Museums - The perfect rainy day remedy...NYC offers quite an array of museums, ranging from the famed Metropolitan Museum of Art and American Natural History Museum to the more specific Cooper-Hewitt, National Design Muesum and American Folk Art Museum. Regardless of your interests, there is certainly a museum that will intrigue you.
Concerts - New York City is littered with venues, from the smaller, more intimate Bowery Poetry Club to the large-scale, famed Madison Square Garden.
Parks - From Central Park to Prospect Park and many other stations of greenery in between, who is to say New York is all mortar and cement? Enjoy picnics, shows, casual sports and more...or just a walk in the park!

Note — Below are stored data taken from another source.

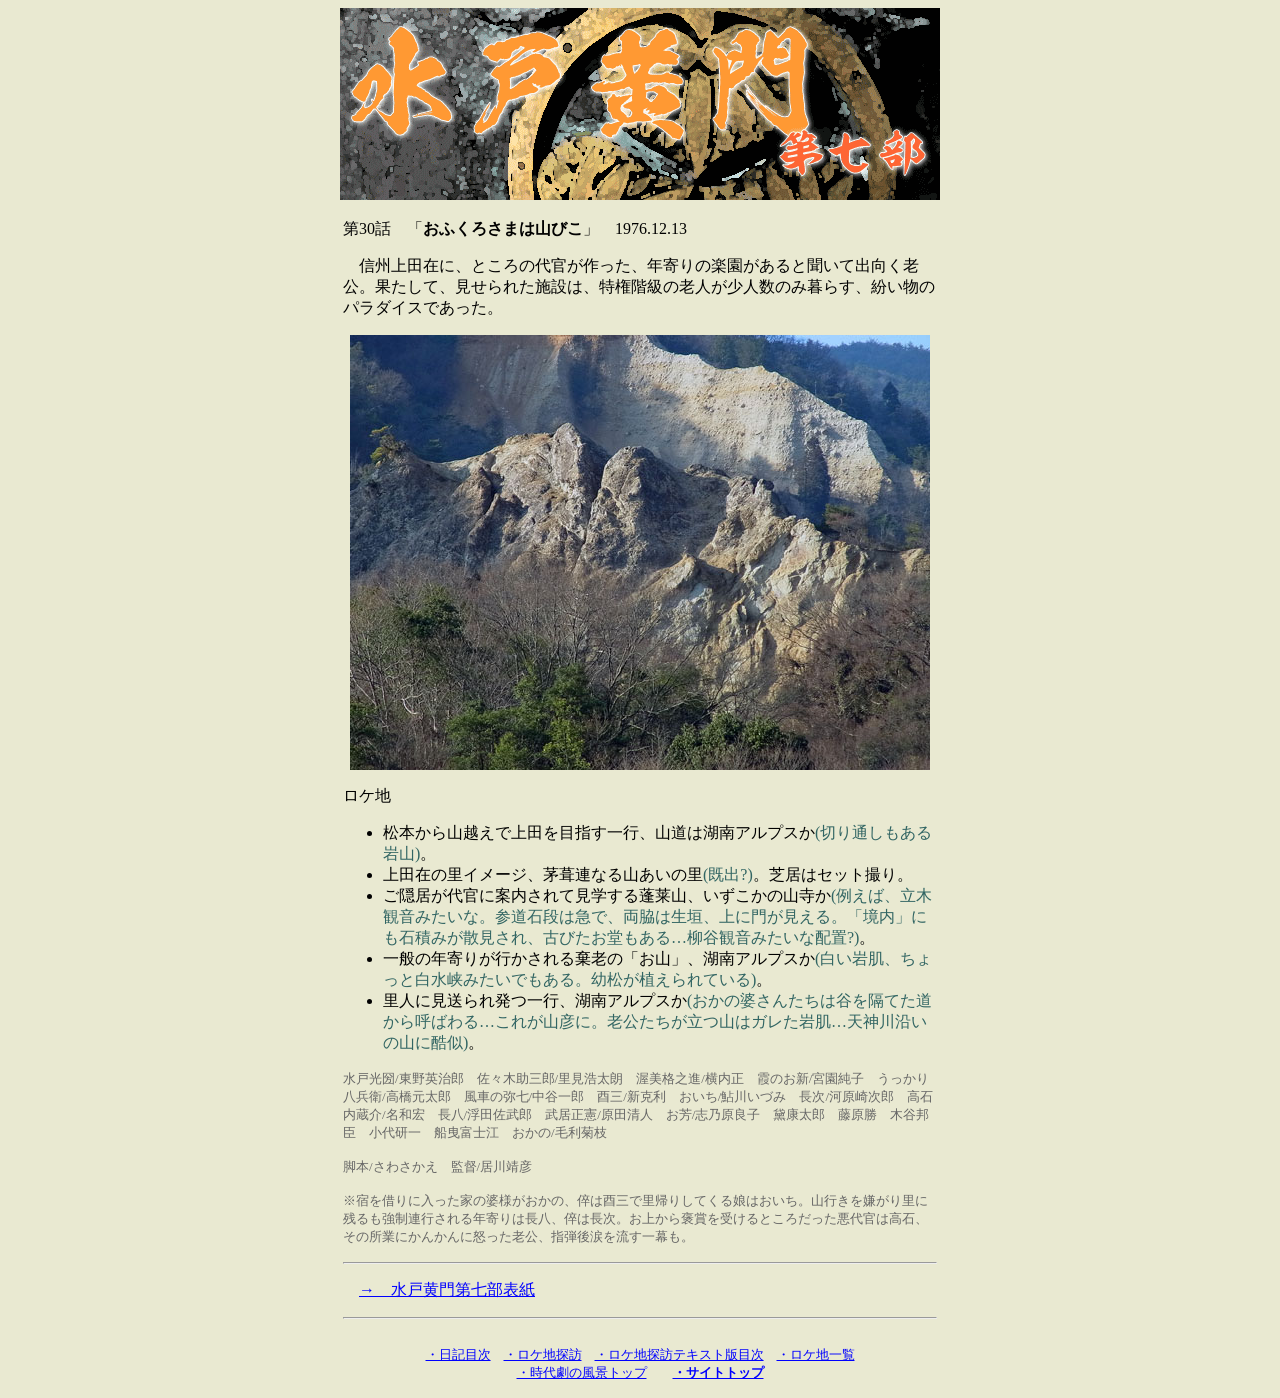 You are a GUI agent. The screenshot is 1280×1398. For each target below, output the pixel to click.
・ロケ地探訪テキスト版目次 (679, 1354)
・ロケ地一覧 (816, 1354)
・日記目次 (458, 1354)
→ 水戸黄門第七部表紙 (447, 1289)
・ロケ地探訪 (543, 1354)
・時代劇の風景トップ (582, 1372) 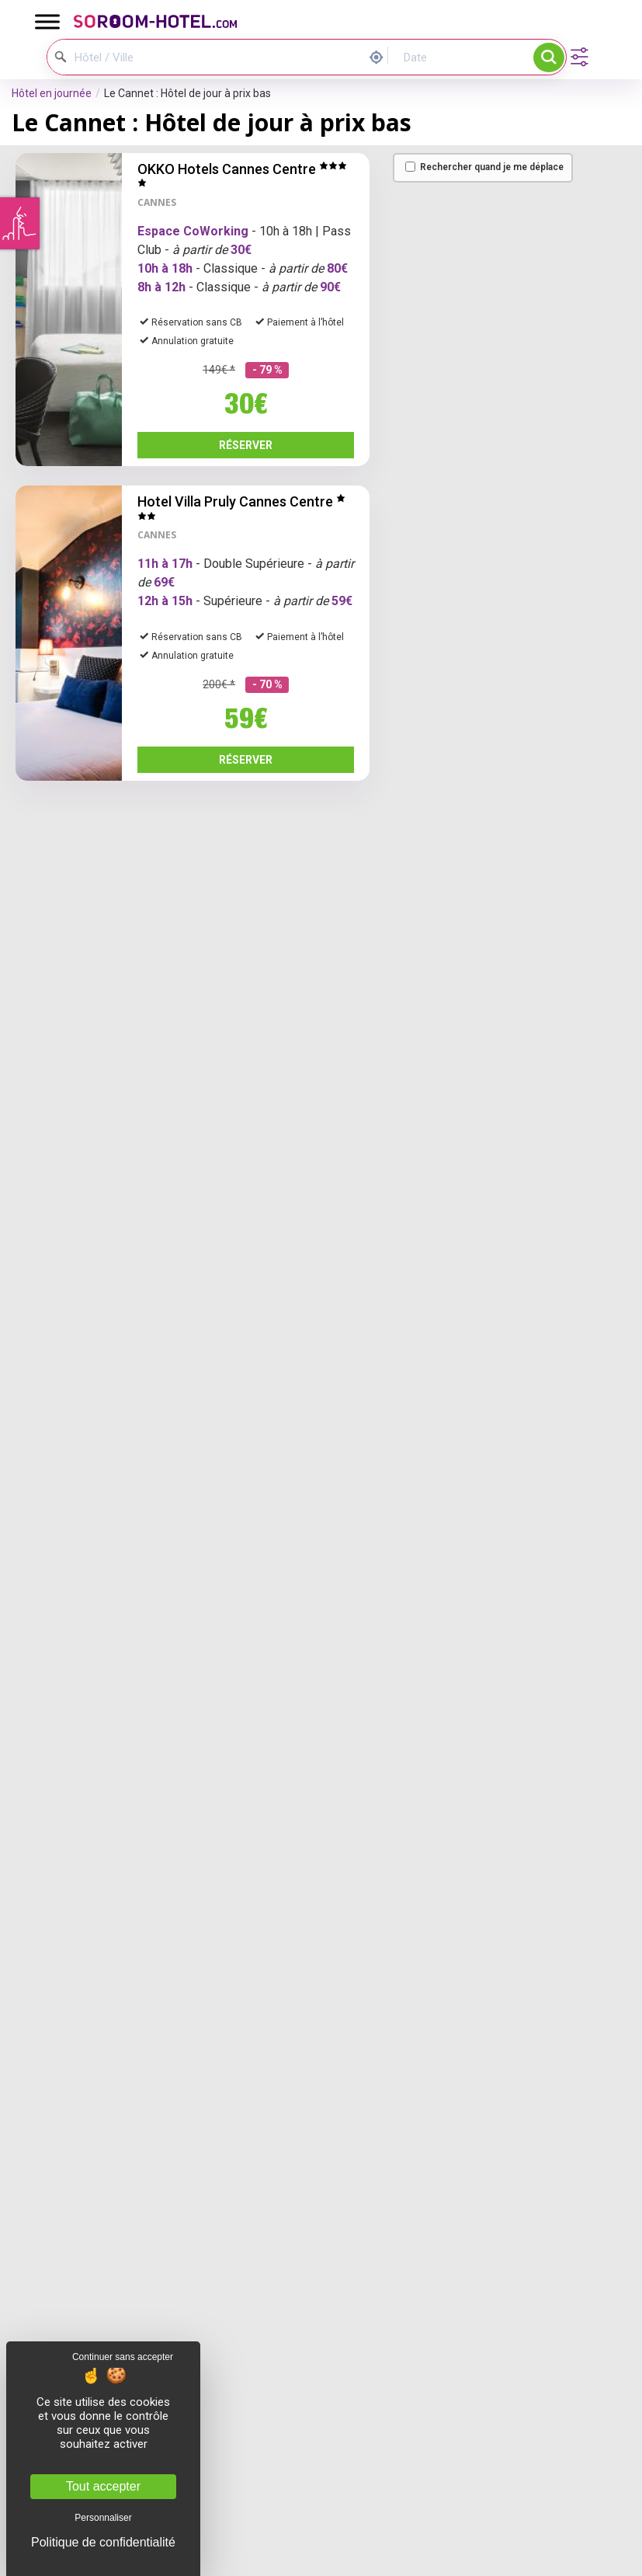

Shows - Broadway and Off-Broadway both offer copious amount of talent on the stage, from musicals to more dramatic monologues. Be sure to take advantage of the shows being offered when you are in town - chances are you will leave with either tear stains from deep-seated emotional outbursts, or a sore throat from singing along with a vibrant cast.